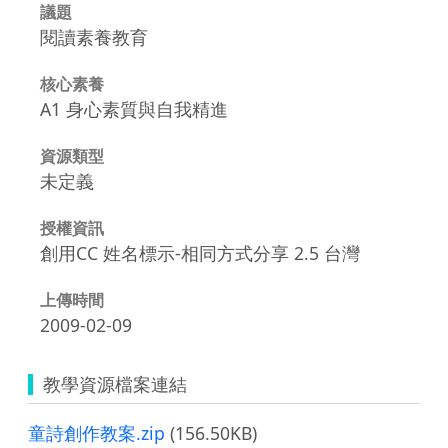
議題
閱讀素養教育
核心素養
A1 身心素質與自我精進
資源類型
未定義
授權資訊
創用CC 姓名標示-相同方式分享 2.5 台灣
上傳時間
2009-02-09
教學資源檔案連結
童詩創作教案.zip
(156.50KB)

● ● ●

Directions: Write out the records above exactly. Pictures do not belong in the copy.

Written response:
議題
閱讀素養教育
核心素養
A1 身心素質與自我精進
資源類型
未定義
授權資訊
創用CC 姓名標示-相同方式分享 2.5 台灣
上傳時間
2009-02-09
教學資源檔案連結
童詩創作教案.zip
(156.50KB)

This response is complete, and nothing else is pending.